Wednesday, January 8, 2020 

Aquatic species carried by ships’ hulls and which present environmental problems for regional ecosystems could be prevented with a new hull coating under development by researchers at Flinders University.

Scientists at the Australian university’s Institute for Nanoscale Science and Technology have received a AUS$150,000 State Government grant to develop and test coatings capable of preventing biofouling growth using chemically engineered carbon-based coating to draw copper ions from sea water and then release them using electrical pulses. 

Another coating using only electrical pulses to remove fouling will also be tested. The new coatings will be tested in seawater, with DNA testing of marine organisms to verify the ability of the coatings to kill biofouling organisms.

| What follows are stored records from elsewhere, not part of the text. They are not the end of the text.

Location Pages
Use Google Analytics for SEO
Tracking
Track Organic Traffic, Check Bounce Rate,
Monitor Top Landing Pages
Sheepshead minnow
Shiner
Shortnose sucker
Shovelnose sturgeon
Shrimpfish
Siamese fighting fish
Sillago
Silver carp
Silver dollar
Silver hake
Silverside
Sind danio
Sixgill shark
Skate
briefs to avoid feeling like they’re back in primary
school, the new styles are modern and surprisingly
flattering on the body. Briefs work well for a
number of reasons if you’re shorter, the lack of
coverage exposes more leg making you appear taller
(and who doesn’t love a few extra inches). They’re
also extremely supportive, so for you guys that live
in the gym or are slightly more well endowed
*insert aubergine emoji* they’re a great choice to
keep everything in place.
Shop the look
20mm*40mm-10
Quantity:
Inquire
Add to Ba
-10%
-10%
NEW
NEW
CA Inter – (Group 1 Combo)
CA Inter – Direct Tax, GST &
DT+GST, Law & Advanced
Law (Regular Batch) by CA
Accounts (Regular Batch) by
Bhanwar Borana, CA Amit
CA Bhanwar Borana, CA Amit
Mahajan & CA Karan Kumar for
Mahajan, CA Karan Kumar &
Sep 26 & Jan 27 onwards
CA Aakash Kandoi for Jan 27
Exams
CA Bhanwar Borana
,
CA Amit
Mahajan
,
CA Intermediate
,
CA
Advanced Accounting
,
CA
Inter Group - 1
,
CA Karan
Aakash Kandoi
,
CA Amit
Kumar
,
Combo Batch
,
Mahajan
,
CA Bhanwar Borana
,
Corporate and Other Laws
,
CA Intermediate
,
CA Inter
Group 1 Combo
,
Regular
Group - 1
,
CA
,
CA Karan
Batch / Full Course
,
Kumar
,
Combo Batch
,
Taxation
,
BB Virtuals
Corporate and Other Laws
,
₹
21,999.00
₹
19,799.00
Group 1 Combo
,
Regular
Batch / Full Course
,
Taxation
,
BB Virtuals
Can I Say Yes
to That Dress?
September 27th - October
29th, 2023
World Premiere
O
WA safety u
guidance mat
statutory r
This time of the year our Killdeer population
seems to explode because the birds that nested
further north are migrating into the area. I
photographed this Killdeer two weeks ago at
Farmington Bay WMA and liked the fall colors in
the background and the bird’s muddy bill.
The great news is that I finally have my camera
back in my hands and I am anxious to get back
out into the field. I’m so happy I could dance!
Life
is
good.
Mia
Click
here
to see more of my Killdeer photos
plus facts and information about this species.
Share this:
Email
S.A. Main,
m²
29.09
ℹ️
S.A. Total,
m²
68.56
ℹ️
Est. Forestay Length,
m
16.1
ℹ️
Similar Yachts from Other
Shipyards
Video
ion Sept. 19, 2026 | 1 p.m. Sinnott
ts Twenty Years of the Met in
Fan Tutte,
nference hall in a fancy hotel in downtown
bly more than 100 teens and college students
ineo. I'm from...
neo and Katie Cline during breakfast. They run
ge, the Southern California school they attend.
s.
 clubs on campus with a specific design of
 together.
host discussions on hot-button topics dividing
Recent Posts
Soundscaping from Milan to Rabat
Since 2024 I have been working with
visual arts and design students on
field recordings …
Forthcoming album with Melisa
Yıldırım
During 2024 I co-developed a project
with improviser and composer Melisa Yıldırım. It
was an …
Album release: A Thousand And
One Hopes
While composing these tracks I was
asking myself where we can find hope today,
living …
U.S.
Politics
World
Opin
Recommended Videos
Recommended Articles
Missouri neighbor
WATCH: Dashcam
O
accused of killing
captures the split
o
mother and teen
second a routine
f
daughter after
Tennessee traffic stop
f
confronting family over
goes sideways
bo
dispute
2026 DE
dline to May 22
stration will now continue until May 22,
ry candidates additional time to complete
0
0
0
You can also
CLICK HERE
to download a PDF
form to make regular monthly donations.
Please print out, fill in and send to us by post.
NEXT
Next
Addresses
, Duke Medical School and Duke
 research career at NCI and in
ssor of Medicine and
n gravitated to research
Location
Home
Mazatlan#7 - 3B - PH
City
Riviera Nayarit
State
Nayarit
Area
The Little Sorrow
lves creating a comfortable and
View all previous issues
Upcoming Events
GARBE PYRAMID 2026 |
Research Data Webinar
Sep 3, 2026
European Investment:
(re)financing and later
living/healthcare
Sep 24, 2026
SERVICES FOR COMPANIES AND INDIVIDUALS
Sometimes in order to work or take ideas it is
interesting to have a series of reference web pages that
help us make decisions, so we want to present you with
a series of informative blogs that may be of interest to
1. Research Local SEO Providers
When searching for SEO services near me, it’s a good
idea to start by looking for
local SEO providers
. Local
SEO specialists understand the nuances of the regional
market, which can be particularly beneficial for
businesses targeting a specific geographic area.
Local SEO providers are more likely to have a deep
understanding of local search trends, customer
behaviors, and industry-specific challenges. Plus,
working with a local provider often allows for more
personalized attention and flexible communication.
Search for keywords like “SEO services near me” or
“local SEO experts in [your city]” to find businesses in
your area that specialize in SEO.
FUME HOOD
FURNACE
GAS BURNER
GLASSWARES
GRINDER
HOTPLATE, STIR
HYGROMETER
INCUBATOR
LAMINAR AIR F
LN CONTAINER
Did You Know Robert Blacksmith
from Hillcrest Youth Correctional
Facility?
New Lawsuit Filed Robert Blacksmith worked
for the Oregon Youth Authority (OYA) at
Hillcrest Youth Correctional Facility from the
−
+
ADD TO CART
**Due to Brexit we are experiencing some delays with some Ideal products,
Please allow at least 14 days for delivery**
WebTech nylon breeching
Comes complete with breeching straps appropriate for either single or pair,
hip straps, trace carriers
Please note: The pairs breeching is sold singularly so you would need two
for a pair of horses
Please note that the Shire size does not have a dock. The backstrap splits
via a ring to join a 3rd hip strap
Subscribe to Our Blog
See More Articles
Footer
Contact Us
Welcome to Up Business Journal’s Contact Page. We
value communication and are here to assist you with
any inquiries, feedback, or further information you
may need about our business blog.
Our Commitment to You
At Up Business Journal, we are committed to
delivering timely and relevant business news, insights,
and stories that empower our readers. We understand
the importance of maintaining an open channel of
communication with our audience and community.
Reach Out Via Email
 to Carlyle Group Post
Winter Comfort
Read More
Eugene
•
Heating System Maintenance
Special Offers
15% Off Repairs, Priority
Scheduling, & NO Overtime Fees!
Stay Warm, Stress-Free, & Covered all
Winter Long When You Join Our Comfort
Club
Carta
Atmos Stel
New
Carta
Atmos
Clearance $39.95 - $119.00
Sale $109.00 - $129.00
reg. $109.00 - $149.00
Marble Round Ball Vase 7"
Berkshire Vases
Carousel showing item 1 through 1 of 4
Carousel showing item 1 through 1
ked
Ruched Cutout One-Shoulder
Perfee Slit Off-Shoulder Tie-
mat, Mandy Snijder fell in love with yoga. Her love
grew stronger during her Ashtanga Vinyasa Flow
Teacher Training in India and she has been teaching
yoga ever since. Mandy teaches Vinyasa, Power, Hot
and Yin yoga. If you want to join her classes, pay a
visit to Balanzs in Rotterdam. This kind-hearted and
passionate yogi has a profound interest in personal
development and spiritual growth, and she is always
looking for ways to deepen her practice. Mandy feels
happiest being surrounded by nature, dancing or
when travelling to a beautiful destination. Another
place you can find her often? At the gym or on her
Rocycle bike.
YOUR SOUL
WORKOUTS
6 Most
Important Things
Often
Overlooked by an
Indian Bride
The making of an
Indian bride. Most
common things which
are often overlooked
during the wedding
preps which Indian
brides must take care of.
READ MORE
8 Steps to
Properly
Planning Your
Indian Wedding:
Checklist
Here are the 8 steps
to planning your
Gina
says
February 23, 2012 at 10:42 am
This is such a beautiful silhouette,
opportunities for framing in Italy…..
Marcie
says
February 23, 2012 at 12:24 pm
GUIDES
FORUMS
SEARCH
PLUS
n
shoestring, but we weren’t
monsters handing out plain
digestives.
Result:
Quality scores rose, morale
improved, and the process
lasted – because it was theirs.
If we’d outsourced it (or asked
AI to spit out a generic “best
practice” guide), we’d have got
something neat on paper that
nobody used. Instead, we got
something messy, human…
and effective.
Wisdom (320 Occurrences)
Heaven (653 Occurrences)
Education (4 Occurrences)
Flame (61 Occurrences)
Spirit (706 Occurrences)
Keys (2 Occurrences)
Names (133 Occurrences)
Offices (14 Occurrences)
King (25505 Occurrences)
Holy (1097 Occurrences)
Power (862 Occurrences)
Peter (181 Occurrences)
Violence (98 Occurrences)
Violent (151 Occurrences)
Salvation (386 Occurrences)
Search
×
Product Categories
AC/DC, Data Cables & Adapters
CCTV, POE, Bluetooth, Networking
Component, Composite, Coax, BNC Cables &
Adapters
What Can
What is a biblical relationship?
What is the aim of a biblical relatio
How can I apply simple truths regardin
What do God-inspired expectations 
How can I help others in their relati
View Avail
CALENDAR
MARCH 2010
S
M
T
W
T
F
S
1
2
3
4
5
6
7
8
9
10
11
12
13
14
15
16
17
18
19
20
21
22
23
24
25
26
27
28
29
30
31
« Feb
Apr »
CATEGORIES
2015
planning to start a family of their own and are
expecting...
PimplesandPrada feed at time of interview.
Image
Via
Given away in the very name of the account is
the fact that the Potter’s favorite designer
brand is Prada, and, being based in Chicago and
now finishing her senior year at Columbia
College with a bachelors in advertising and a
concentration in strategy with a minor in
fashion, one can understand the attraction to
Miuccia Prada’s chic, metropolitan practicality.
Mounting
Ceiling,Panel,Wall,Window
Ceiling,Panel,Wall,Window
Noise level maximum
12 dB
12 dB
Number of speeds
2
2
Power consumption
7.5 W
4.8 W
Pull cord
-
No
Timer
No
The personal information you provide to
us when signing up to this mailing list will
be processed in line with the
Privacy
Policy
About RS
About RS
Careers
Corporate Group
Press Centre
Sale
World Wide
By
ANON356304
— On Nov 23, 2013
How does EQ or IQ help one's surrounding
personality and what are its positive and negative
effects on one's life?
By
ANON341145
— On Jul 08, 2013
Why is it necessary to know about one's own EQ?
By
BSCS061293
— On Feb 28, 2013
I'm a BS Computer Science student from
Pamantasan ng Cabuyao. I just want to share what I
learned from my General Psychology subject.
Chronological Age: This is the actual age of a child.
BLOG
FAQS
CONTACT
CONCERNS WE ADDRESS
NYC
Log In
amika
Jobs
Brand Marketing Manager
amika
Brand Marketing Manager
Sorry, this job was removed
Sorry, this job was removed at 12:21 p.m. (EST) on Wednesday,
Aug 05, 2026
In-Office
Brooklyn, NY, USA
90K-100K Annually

In an article published in The Lead, a South Australia new outlet, Flinders University Professor Mats Andersson said: “You wait for some time for it to take the copper up from seawater and then you stimulate it with electricity to release the copper, then you take it up again and release it so it is a closed cycle. When the copper is released it kills the organisms forming on the hull of the ship.”

He furthered: “We don’t know if it is as effective yet but we have seen it in small trials in fish tanks in the lab and it seems to work.”

While the potential of the coating to prevent biofouling is of interest given that some countries have now introduced strict biofouling rules, the use of copper in antifouling paints is falling under increasing scrutiny.

Although a number of countries are considering banning its use in hull coatings, to date only the state of Washington in the US has legislated to phase out copper-based paints for recreational boats by 2021. In 2018, California set a maximum leach rate for copper-based antifoulings in boats operating in its waters.

Pictured are project leaders Professor Mats Andersson and Associate Professor Sophie Leterme, who lead a research group Flinders Biofilm Research and Innovation Consortium (or BRIC).